Aida Franco de Lima – OPINIÃO
Há 11 anos, a Havaianas lançou uma propaganda com Romário fazendo uma mandinga contra a Argentina. No comercial, ele ficava com o pé direito dos chinelos e o esquerdo mandava para o rival, para dar azar. Nem Brasil nem Argentina ganharam a Copa, e sim a Alemanha. Também ninguém relacionou ideologia política com os chinelos e todo mundo se divertiu.
Na última semana, a marca Havaianas retirou de suas redes oficiais a propaganda com a atriz Fernanda Torres, na qual ela dizia que não desejava que as pessoas começassem o novo ano com o pé direito, mas com os dois pés — na porta, na jaca, na estrada. O alvoroço foi grande. Protestos, brigas em família, chinelos jogados no lixo, gente pulando igual ao Saci em frente às lojas… Contudo, também, muitas filas para comprar os chinelos. E muita gente enfureceu!

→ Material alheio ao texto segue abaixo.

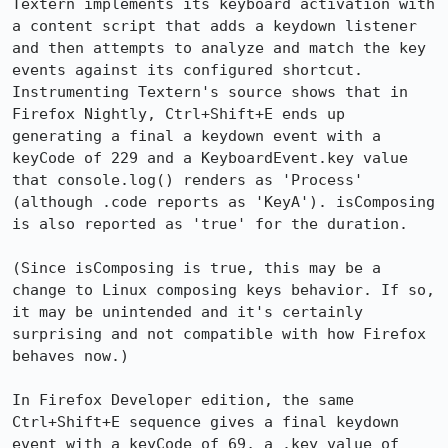
Textern implements its keyboard activation with 
a content script that adds a keydown listener 
and then attempts to analyze and match the key 
events against its configured shortcut. 
Instrumenting Textern's source shows that in 
Firefox Nightly, Ctrl+Shift+E ends up 
generating a final a keydown event with a 
keyCode of 229 and a KeyboardEvent.key value 
that console.log() renders as 'Process' 
(although .code reports as 'KeyA'). isComposing 
is also reported as 'true' for the duration.

(Since isComposing is true, this may be a 
change to Linux composing keys behavior. If so, 
it may be unintended and it's certainly 
surprising and not compatible with how Firefox 
behaves now.)

In Firefox Developer edition, the same 
Ctrl+Shift+E sequence gives a final keydown 
event with a keyCode of 69, a .key value of 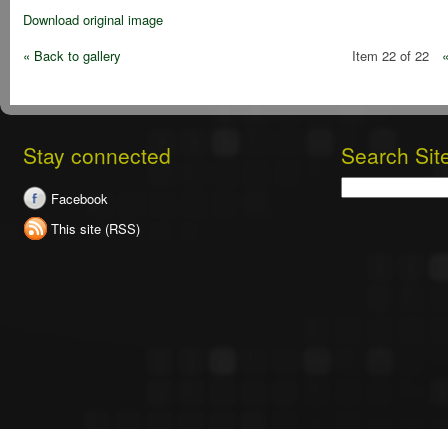
Download original image
« Back to gallery
Item 22 of 22
Stay connected
Search Sit
Search
Facebook
This site (RSS)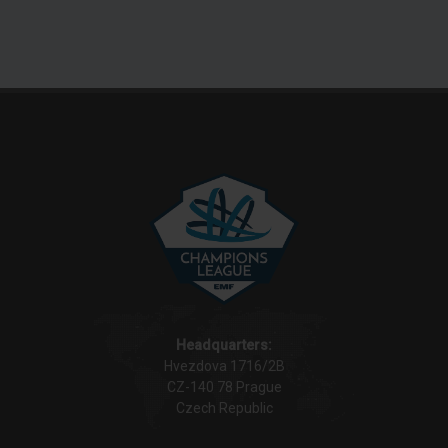
Headquarters:
Hvezdova 1716/2B
CZ-140 78 Prague
Czech Republic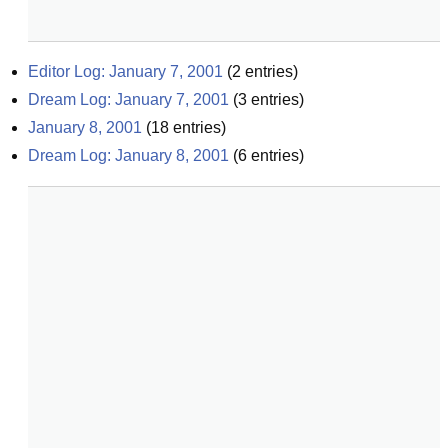
Editor Log: January 7, 2001
(
2
entries)
Dream Log: January 7, 2001
(
3
entries)
January 8, 2001
(
18
entries)
Dream Log: January 8, 2001
(
6
entries)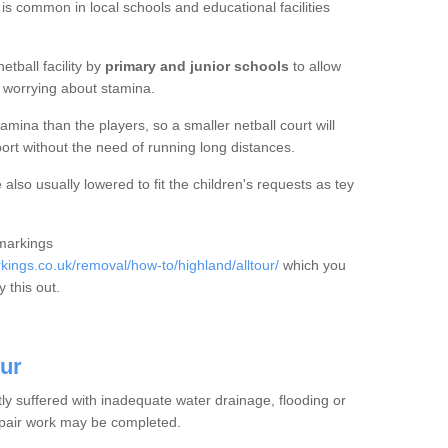
 is common in local schools and educational facilities
etball facility by
primary and junior schools
to allow
ut worrying about stamina.
mina than the players, so a smaller netball court will
port without the need of running long distances.
also usually lowered to fit the children's requests as tey
 markings
ings.co.uk/removal/how-to/highland/alltour/
which you
 this out.
our
tly suffered with inadequate water drainage, flooding or
epair work may be completed.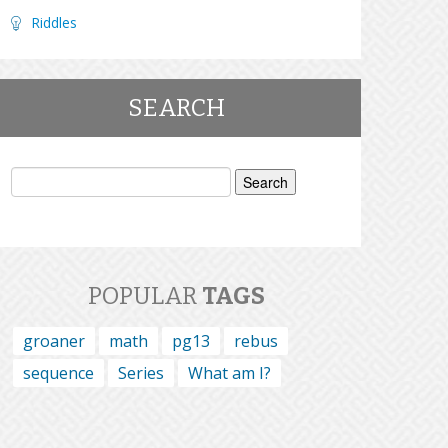
Riddles
SEARCH
Search
for:
POPULAR
TAGS
groaner
math
pg13
rebus
sequence
Series
What am I?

A imprensa estrangeira trata o episódio como mais um surto nacional. E sobrou até para a concorrente, a marca Ipanema. Quem se sentiu ofendido com o comercial buscou refúgio nas redes sociais dela, porém não encontrou o acolhimento esperado. Não houve um contra-ataque, não houve revanche. Apenas venda dos chinelos sem menções políticas.
- A marca Havaianas é do Grupo Alpargatas, que tem como principal acionista o Itaú e pertence a famílias bilionárias brasileiras que controlam de indústrias de nióbio a café. Isso significa que, se for para boicotar o chinelo, é preciso ir mais além. Se for para cancelar os chinelos, é necessário verificar se não tem presença de esquerda no piercing, nas joias, nos aviões e tudo mais onde o nióbio está presente. Será que não é preciso jogar no lixo, também, a cápsula do café?
O Brasil está muito sensível a temas políticos e ideológicos. Não sei como não cancelaram o vermelho neste Natal. Coitado do Papai Noel, pois, se a coisa continuar assim, vai perder o emprego e corre o risco de ser trocado pelo Grinch, o oposto do “Bom Velhinho” — que, vestido de verde, rouba e assusta as crianças.
Mas voltando às Alpargatas, em qualquer escola de publicidade e propaganda a história da marca é estudada e debatida, pois é um caso de sucesso mundial. Demonstra como um produto, inspirado na sandália de dedo japonesa chamada Zori, revolucionou o mercado. A diferença é que, no lugar da palha, a borracha e, nos detalhes do solado, há desenhos em alto relevo de grãos de arroz que ajudam aderir os pés no produto.
Há dois contextos interessantes em toda a história da marca. O chinelo, que era símbolo dos trabalhadores da construção civil e da colheita de café, caiu no gosto das classes sociais com maior poder aquisitivo. De tão popular que a marca era entre as pessoas de baixa renda, nos anos 1980 passou a fazer parte dos itens de necessidade básica, quando o Ministério da Fazenda tabelou o valor para evitar o sobrepreço e garantir que a população conseguisse continuar comprando.
A crise chegou e obrigou a marca a reinventar-se. Novas cores e um marketing agressivo fez da Havaianas um produto que atingisse todas as camadas sociais. Virou o suvenir nacional, levado nas malas a todos os cantos do mundo — apesar de estar disponível em lojas físicas nos mais variados cantos do globo.
Não se sabe o impacto do boicote, pois, enquanto as ações na Bolsa caíram, nas redes a popularidade aumentou. Porém fica mais um capítulo de nossa história recente: ao mesmo tempo em que políticos voam de jatinhos e comem caviar, assistem de camarote à briga de, literalmente, pés de chinelo.